[Items listed in a dataset]
########################################
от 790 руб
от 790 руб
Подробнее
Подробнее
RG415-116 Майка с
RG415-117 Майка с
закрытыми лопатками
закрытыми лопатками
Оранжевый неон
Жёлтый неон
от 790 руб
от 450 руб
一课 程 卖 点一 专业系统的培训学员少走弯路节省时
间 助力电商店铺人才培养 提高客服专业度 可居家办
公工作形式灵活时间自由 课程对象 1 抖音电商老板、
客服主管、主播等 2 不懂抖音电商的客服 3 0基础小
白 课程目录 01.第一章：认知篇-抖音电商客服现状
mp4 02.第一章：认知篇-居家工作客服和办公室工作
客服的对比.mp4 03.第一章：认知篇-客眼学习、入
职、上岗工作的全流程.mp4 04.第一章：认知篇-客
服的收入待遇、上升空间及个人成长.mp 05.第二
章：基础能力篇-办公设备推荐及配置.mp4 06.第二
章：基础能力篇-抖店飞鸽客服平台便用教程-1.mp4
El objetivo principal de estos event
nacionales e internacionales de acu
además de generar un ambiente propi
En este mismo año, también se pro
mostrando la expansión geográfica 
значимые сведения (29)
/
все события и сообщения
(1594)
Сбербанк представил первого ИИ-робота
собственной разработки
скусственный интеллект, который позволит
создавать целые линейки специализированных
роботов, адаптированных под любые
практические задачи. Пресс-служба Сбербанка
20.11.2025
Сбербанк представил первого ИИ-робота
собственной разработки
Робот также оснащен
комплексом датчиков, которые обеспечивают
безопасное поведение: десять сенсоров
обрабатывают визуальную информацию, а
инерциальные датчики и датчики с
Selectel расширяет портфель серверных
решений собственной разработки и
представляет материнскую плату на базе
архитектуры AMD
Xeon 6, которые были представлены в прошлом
########################################
Tally the lines in the records that contain "которые", then give only the tally.

ANSWER SPACE.
2